*** RECORDS TO PROCESS Section Begins ***
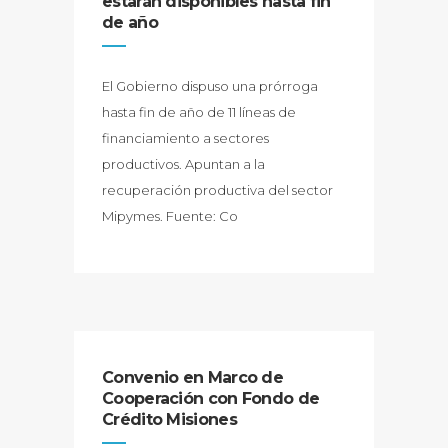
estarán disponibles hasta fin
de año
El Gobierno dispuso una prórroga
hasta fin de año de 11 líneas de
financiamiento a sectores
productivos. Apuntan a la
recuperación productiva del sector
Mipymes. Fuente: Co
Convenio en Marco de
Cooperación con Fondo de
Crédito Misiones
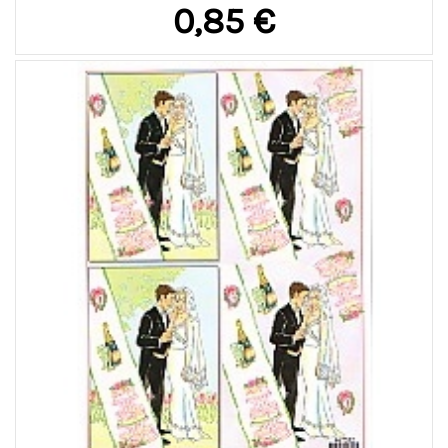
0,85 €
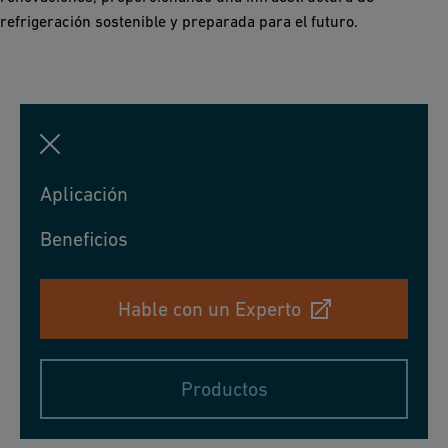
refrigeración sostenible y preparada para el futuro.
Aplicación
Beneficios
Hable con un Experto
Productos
*** RECORDS TO PROCESS Section Ends ***
*** RECORDS TO PROCESS Section Begins ***
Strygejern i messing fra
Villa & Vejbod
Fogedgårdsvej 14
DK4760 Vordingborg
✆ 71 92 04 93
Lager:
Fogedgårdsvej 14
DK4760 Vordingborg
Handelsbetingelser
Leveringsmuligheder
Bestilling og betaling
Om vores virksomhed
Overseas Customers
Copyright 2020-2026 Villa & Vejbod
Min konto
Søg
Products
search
*** RECORDS TO PROCESS Section Ends ***
Show a copy of each line from the data that includes the word "Villa".

• [REPLY]
Villa & Vejbod
Copyright 2020-2026 Villa & Vejbod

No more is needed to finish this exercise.